PEKIN: Pékin a fait savoir mercredi que sa coopération avec Washington en matière de climat dépendra de "la bonne santé globale" des relations bilatérales, au lendemain d'un appel de l'envoyé spécial américain sur le climat John Kerry lui demandant de réduire rapidement ses émissions de gaz à effet de serre.
"Je tiens à souligner que la coopération entre la Chine et les Etats-Unis dans des domaines spécifiques est étroitement liée à la bonne santé globale des relations sino-américaines", a déclaré devant la presse Zhao Lijian, un porte-parole de la diplomatie chinoise.
"Les Etats-Unis ne doivent pas vouloir interférer dans les affaires internes de la Chine au détriment des intérêts de la Chine, tout en demandant la compréhension et le soutien de la Chine sur des questions bilatérales et mondiales", a-t-il ajouté.
L'administration du président américain Joe Biden affirme vouloir continuer à coopérer avec Pékin sur les grands défis mondiaux comme la lutte contre le réchauffement climatique, la gestion de la crise sanitaire ou les sujets liés au désarmement. Les tensions sino-américaines se sont accrues ces derniers mois, avec des différends sur le bilan de Pékin en matière de droits de l'homme et sa gestion initiale de la crise du coronavirus.

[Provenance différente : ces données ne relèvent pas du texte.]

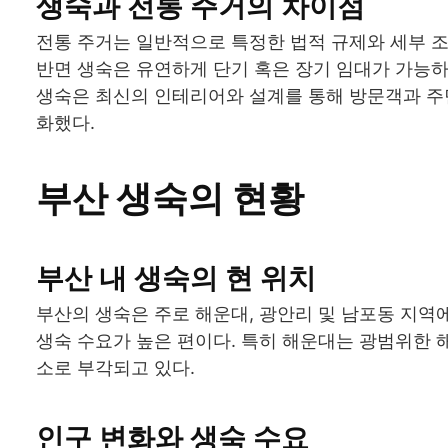
생숙과 전통 주거의 차이점
전통 주거는 일반적으로 특정한 법적 규제와 세부 조
반면 생숙은 유연하게 단기 혹은 장기 임대가 가능하
생숙은 최신의 인테리어와 설계를 통해 방문객과 주민
화했다.
부산 생숙의 현황
부산 내 생숙의 현 위치
부산의 생숙은 주로 해운대, 광안리 및 남포동 지역
생숙 수요가 높은 편이다. 특히 해운대는 광범위한
소로 부각되고 있다.
인구 변화와 생숙 수요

La numéro deux du département d'Etat américain, Wendy Sherman, doit se rendre à Tianjin (nord) dimanche et lundi pour rencontrer des dirigeants chinois, devenant la diplomate de plus haut rang du gouvernement Biden à se rendre en Chine.

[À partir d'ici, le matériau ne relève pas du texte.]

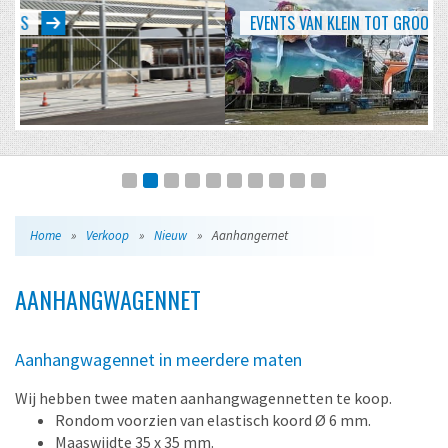
EVENTS VAN KLEIN TOT GROOT
Home
»
Verkoop
»
Nieuw
»
Aanhangernet
AANHANGWAGENNET
Aanhangwagennet in meerdere maten
Wij hebben twee maten aanhangwagennetten te koop.
Rondom voorzien van elastisch koord Ø 6 mm.
Maaswijdte 35 x 35 mm.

La vice-secrétaire d'Etat va notamment s'entretenir avec le ministre chinois des Affaires étrangères Wang Yi, "dans le cadre des efforts en cours de la part des Etats-Unis pour avoir des échanges francs" afin de "promouvoir les intérêts et valeurs américains tout en gérant de manière responsable la relation", a déclaré mercredi le département d'Etat.
Jusqu'ici, seul John Kerry s'était rendu en Chine depuis l'arrivée de Joe Biden à la Maison Blanche en janvier.

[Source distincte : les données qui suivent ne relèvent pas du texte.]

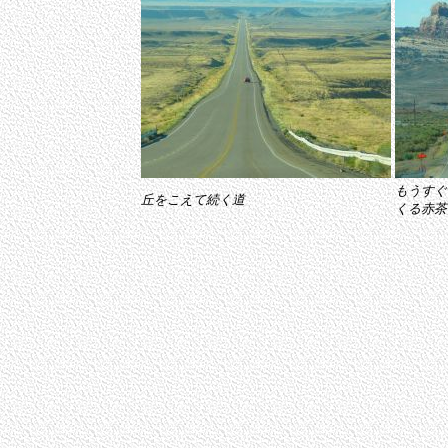
もうすぐ
丘をこえて続く道
くる赤茶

M. Kerry, qui s'était rendu en avril à Shanghai, a appelé mardi la Chine à faire preuve de "leadership" face à la crise climatique et à coopérer avec les Etats-Unis.
"Il n'y a simplement pas moyen, mathématiquement ou idéologiquement, de résoudre la crise climatique sans la totale coopération et le leadership d'un pays" qui est aujourd'hui le plus gros émetteur de gaz à effet de serre au monde, a-t-il dit à Londres.
"Sans réduction suffisante de la part de la Chine" de ces émissions, il serait "fondamentalement impossible" d'atteindre l'objectif de limiter le réchauffement planétaire à 1,5 degré, a-t-il insisté.
"Ce n'est pas un mystère que la Chine et les Etats-Unis ont de nombreuses divergences" mais la "coopération climatique est la seule manière d'échapper au pacte suicidaire mutuel actuel du monde", a encore dit M. Kerry.
Le Royaume-Uni accueillera en novembre, à Glasgow (Ecosse) la grande conférence de l'ONU sur le climat (COP26).